__How to complete this task__. Lines with "close": report how many there are in the listing below, giving the number and nothing else.

### Material for this task ###

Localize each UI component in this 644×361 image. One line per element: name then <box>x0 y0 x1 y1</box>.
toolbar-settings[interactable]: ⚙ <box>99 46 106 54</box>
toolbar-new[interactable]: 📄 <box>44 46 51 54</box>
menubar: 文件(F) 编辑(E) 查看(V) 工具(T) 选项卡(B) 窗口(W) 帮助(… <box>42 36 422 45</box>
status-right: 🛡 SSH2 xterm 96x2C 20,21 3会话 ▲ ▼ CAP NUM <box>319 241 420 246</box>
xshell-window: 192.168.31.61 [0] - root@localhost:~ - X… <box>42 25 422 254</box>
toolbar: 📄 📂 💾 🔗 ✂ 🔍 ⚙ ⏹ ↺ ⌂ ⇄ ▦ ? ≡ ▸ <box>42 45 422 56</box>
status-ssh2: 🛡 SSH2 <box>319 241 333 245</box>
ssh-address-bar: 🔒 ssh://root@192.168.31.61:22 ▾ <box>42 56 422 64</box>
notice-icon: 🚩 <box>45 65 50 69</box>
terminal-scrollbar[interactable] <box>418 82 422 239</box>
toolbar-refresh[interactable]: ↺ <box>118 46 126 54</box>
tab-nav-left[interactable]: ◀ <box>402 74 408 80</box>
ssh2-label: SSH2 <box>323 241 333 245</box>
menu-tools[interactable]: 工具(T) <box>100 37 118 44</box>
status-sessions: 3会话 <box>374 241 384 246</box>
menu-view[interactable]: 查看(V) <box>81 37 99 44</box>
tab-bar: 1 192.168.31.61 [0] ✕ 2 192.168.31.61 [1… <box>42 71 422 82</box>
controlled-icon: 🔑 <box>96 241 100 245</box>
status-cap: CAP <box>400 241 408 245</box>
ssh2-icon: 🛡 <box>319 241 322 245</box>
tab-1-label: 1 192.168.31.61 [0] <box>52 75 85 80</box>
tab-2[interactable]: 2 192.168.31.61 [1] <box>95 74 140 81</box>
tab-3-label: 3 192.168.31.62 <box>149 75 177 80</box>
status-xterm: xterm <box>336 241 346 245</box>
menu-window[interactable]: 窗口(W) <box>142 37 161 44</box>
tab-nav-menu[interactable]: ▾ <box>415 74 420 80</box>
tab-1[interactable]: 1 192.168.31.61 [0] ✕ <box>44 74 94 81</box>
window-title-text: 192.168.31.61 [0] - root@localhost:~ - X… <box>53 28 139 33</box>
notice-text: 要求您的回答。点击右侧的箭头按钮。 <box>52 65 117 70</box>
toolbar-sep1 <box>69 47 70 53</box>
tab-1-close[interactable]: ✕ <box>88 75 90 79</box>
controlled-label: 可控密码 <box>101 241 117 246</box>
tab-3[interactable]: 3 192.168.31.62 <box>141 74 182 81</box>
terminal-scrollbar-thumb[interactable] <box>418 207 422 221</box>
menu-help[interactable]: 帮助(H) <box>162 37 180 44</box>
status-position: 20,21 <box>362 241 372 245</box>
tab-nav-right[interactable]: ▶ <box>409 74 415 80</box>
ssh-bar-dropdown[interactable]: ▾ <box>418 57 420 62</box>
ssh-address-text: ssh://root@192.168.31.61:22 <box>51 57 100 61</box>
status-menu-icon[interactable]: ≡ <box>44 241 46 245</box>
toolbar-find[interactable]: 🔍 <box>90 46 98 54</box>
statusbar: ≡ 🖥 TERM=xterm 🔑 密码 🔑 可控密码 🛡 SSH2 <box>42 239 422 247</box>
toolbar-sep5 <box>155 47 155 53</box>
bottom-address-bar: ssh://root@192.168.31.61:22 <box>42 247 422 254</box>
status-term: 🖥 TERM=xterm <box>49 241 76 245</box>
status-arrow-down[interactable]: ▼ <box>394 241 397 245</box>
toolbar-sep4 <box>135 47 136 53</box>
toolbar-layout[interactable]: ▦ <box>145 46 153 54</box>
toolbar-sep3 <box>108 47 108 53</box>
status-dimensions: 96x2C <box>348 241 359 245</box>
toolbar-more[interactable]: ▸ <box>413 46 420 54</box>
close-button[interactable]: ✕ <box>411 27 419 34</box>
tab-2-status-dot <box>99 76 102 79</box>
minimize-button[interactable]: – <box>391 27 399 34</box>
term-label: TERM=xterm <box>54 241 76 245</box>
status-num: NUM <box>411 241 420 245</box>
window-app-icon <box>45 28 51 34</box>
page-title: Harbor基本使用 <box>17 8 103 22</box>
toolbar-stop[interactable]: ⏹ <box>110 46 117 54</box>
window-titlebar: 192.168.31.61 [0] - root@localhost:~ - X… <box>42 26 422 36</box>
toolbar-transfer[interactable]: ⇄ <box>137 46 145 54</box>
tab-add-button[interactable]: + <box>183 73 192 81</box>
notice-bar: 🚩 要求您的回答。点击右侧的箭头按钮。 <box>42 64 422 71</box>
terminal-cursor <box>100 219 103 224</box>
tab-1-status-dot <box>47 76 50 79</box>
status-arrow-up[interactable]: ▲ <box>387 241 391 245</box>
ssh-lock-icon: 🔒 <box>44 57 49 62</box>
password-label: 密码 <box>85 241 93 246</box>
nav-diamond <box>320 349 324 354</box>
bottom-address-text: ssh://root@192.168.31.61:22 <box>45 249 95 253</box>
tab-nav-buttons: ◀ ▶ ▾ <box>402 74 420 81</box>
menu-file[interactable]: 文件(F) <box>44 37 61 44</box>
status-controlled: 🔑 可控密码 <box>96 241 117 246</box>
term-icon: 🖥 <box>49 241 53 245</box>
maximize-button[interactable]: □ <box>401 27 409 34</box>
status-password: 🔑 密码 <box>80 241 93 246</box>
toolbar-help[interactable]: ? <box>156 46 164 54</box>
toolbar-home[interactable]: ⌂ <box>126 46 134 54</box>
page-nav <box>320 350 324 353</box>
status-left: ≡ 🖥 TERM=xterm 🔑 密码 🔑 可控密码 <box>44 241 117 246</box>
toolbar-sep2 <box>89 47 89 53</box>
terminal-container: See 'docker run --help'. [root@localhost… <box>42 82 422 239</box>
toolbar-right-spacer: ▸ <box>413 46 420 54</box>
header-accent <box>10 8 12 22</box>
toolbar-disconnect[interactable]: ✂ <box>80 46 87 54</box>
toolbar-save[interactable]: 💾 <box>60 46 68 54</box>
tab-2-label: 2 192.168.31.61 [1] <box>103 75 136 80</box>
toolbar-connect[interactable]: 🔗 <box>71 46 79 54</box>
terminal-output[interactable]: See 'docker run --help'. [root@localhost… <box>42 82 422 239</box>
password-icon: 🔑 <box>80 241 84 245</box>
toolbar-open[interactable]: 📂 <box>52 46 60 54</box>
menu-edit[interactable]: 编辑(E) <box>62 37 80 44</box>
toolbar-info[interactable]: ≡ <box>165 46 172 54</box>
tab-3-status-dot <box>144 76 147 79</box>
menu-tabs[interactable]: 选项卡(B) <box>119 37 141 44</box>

###
### Material for this task ###

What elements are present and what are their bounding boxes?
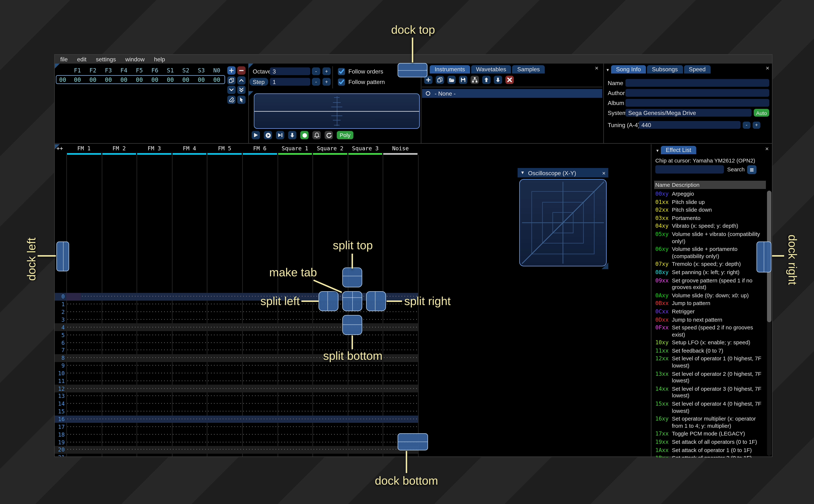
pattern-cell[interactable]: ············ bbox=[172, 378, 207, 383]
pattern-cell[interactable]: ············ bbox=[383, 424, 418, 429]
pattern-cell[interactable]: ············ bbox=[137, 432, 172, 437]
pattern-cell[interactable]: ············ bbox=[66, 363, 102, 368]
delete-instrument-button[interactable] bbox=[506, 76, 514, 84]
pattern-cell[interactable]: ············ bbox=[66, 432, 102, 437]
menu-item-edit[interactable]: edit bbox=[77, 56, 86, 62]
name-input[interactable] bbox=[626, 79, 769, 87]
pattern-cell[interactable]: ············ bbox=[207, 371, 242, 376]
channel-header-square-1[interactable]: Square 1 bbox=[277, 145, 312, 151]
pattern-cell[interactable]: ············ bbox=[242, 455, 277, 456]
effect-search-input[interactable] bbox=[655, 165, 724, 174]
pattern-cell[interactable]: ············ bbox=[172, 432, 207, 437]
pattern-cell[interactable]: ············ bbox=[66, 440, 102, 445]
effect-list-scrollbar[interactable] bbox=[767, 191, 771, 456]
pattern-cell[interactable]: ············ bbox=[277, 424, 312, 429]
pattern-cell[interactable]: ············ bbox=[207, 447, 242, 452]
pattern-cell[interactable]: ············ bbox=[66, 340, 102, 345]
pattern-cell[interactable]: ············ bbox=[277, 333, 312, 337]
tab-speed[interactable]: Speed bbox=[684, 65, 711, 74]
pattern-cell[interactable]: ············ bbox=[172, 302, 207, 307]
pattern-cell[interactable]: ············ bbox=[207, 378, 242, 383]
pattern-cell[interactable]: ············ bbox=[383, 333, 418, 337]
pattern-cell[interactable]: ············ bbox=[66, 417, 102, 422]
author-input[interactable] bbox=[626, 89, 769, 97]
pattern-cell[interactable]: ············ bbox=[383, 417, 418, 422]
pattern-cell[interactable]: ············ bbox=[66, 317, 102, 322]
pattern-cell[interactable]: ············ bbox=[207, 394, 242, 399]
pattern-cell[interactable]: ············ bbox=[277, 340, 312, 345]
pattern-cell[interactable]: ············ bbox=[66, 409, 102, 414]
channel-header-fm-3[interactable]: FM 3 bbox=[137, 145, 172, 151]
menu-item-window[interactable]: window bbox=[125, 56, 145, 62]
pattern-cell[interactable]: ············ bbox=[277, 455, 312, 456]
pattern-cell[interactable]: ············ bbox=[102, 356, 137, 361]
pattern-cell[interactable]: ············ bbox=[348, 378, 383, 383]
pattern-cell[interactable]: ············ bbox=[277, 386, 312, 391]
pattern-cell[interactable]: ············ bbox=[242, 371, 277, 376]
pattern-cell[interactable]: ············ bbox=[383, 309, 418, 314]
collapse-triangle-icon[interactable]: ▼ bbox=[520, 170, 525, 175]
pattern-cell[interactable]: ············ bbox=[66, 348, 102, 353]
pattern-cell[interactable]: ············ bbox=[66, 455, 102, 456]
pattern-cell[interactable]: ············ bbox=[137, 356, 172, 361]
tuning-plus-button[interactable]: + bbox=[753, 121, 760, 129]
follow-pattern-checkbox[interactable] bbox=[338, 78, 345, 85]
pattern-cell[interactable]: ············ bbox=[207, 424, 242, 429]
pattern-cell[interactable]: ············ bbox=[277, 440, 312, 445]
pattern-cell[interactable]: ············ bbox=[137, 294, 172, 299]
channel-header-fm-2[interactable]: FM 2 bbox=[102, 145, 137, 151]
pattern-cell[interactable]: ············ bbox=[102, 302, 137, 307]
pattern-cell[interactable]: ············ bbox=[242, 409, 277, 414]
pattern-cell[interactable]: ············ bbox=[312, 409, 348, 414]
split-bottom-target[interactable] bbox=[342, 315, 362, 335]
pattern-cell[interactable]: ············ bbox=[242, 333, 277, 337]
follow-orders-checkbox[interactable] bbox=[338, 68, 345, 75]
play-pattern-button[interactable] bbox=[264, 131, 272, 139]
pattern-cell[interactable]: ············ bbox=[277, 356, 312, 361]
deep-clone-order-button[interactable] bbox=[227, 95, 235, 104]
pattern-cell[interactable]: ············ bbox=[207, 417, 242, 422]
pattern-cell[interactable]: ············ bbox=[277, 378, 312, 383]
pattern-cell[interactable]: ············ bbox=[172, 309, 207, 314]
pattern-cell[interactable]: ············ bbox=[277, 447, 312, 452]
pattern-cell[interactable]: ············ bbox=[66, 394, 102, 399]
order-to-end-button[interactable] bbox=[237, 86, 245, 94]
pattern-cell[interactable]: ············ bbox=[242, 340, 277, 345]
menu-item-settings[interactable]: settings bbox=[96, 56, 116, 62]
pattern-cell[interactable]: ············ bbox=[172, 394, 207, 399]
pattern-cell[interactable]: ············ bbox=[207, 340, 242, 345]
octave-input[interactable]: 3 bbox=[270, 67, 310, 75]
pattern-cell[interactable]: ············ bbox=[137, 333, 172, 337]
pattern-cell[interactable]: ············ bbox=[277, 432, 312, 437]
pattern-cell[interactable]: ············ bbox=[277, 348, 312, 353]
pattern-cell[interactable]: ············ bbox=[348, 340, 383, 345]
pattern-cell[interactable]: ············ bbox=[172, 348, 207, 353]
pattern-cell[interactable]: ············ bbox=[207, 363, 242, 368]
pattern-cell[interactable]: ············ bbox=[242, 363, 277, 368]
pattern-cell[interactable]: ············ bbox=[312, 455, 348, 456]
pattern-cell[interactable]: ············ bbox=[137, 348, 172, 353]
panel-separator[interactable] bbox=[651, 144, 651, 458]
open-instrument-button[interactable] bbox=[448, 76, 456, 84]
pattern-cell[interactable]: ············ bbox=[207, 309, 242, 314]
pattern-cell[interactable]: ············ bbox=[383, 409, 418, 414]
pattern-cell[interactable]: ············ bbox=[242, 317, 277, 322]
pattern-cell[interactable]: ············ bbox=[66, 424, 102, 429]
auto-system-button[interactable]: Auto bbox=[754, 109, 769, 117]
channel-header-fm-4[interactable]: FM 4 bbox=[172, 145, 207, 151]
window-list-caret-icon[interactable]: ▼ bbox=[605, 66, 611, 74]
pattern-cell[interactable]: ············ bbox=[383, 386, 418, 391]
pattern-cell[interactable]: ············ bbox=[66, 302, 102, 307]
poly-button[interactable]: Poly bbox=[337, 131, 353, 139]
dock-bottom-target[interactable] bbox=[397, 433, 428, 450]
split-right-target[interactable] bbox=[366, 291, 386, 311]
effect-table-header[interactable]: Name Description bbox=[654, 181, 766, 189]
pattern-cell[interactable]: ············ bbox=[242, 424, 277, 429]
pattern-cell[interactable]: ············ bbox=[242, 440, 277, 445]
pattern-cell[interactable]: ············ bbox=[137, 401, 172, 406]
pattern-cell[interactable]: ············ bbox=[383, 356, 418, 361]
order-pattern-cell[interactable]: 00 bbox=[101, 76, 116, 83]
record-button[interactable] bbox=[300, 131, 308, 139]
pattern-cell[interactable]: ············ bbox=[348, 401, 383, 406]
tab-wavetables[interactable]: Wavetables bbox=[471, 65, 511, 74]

###
### Material for this task ###

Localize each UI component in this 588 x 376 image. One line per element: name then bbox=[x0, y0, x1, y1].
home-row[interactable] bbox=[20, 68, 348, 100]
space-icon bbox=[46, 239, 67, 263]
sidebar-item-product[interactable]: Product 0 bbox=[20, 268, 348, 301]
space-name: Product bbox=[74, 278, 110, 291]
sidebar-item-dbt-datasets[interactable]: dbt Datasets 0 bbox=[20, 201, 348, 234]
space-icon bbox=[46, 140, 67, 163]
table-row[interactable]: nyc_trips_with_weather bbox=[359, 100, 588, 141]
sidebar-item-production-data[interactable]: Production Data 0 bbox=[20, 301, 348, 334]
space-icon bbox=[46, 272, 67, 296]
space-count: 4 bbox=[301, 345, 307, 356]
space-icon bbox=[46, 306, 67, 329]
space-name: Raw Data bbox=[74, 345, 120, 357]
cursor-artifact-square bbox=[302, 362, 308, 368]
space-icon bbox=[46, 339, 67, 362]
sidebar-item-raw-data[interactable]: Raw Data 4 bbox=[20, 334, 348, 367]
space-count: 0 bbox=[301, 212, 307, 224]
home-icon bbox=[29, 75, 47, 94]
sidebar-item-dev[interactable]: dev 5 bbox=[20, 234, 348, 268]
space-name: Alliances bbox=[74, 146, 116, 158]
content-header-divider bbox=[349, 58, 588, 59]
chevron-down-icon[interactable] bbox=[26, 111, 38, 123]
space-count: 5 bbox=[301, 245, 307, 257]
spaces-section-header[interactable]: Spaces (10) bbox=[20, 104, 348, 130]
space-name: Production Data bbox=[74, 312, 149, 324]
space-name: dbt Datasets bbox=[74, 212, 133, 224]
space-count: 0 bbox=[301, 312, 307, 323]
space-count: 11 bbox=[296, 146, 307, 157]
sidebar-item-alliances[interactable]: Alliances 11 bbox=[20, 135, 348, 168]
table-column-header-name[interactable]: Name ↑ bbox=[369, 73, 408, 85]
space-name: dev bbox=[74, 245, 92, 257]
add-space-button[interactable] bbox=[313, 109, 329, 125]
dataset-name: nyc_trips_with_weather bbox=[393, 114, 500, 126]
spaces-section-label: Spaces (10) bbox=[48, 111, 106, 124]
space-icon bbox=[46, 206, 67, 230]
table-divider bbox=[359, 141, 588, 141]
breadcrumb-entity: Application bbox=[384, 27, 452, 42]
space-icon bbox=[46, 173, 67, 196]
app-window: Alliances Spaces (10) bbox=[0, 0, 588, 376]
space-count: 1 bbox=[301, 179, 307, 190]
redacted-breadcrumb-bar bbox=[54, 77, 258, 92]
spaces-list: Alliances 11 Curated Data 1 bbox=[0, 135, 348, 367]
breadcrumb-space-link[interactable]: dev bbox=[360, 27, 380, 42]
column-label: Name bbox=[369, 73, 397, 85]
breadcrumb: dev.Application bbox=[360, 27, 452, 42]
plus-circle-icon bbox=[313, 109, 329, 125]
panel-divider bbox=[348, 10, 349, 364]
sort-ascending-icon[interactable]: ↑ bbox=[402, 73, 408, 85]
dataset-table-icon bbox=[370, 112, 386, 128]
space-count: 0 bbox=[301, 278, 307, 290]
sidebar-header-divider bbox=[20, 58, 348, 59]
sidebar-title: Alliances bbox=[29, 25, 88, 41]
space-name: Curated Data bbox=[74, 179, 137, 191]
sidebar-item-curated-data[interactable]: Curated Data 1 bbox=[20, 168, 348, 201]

###

__Result of this exercise__. 2